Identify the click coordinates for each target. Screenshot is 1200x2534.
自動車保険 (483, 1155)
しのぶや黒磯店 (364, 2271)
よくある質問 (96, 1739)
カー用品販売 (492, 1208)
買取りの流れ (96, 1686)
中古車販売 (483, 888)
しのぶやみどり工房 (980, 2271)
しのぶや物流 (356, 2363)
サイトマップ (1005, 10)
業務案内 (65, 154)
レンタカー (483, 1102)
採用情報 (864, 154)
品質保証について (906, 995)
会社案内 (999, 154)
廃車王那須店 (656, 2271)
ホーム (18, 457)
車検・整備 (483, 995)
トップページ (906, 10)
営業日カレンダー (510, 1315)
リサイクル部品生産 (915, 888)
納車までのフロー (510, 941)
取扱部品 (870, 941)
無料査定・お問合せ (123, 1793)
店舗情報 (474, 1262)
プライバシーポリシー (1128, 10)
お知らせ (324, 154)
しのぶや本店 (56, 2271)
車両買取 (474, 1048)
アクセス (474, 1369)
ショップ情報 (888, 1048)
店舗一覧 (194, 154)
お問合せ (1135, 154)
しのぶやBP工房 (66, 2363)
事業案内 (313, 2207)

____

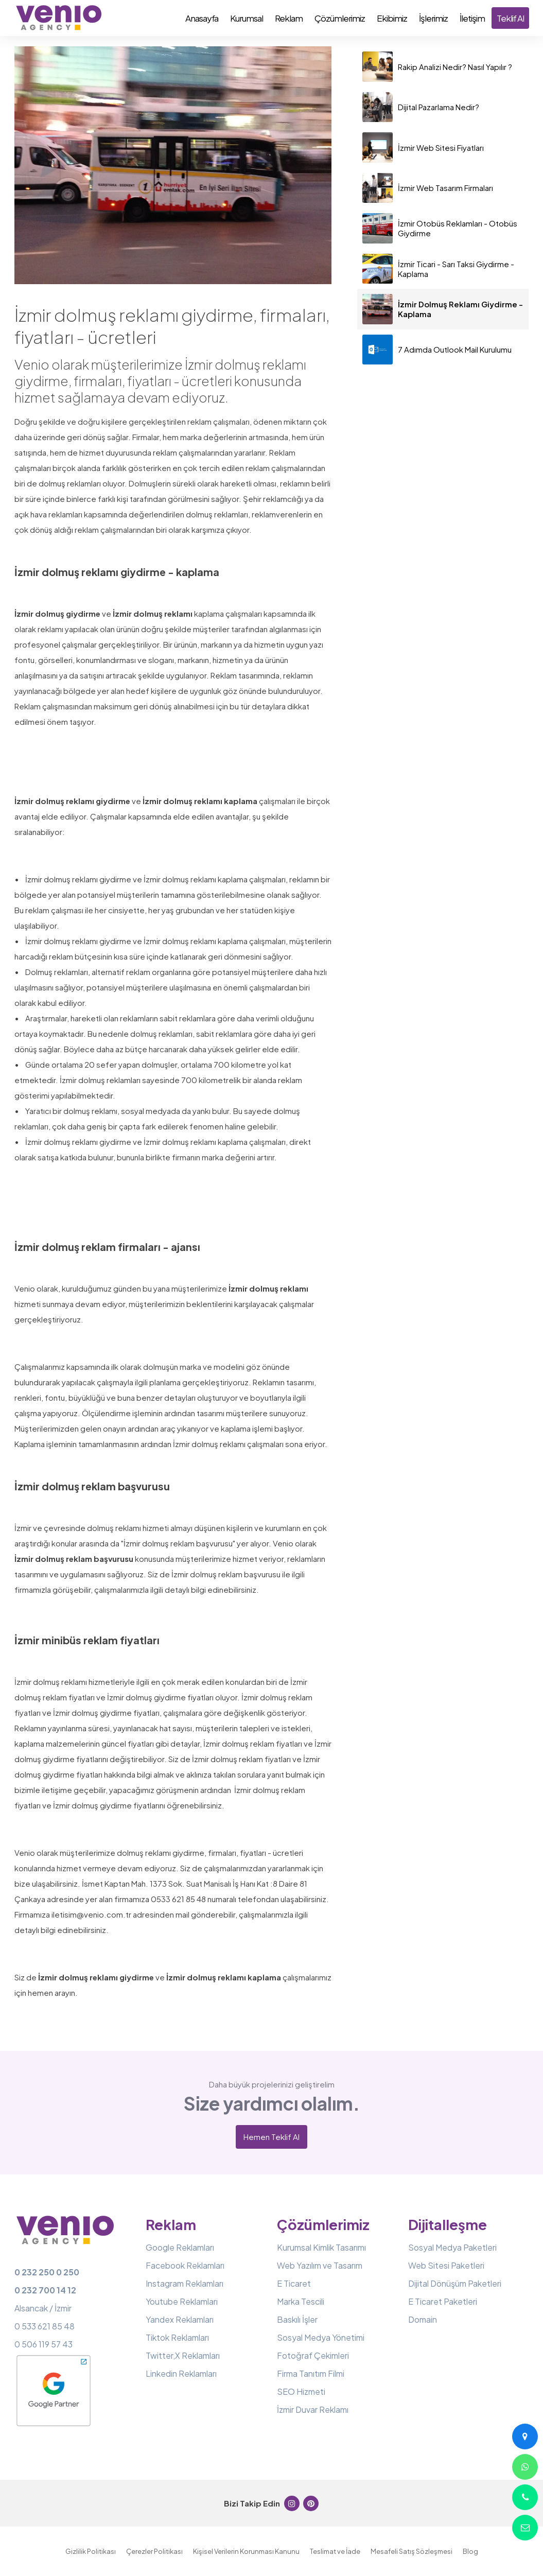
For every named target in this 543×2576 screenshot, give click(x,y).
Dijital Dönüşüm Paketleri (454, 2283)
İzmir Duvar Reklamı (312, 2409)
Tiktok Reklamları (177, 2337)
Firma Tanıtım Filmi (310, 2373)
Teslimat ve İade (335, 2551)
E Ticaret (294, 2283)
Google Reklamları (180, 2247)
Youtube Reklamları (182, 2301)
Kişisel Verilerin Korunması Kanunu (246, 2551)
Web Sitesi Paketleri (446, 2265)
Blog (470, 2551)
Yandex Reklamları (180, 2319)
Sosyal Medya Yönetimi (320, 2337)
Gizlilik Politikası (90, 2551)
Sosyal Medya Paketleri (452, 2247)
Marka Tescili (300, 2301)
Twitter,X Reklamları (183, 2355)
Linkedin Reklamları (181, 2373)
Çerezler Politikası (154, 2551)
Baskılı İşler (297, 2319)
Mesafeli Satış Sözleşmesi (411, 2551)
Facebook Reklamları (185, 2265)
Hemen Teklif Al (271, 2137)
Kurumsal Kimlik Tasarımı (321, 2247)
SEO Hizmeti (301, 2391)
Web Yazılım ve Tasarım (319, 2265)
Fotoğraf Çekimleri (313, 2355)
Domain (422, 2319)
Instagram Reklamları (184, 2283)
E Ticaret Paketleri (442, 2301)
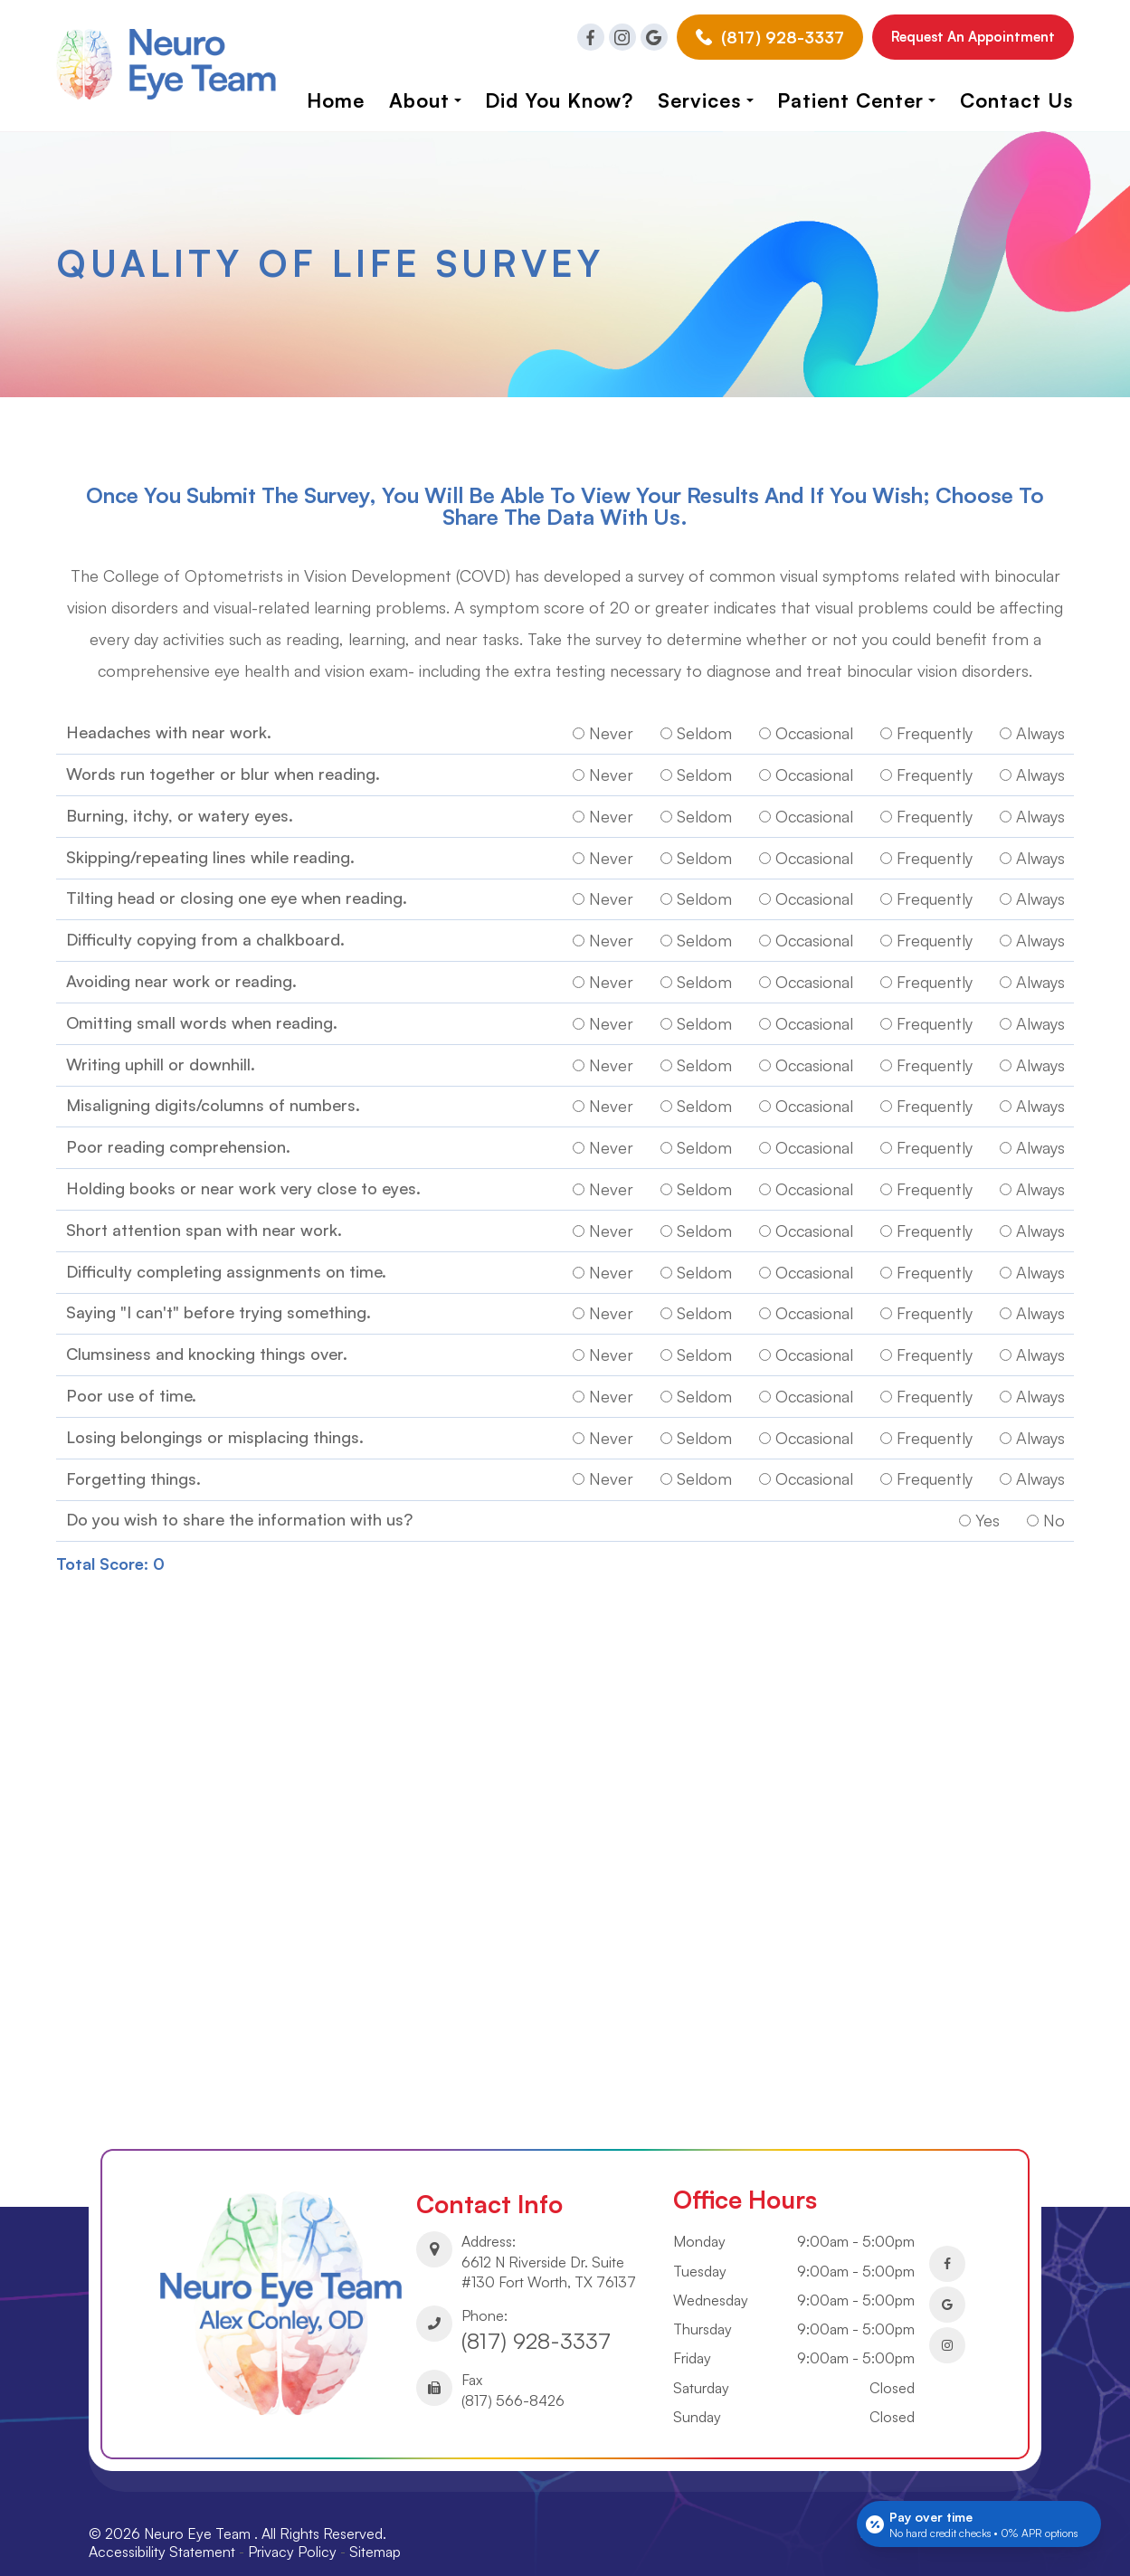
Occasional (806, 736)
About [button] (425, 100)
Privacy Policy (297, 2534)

____

## WHAT IS EXPECTED
In the data above, retype exactly and only the lines between the one holding "Identify the click" and the one holding "業務案内 (65, 154)", inclusive.

## OUTPUT FOR THIS TASK
Identify the click coordinates for each target. Screenshot is 1200x2534.
自動車保険 (483, 1155)
しのぶや黒磯店 (364, 2271)
よくある質問 (96, 1739)
カー用品販売 (492, 1208)
買取りの流れ (96, 1686)
中古車販売 (483, 888)
しのぶやみどり工房 (980, 2271)
しのぶや物流 (356, 2363)
サイトマップ (1005, 10)
業務案内 (65, 154)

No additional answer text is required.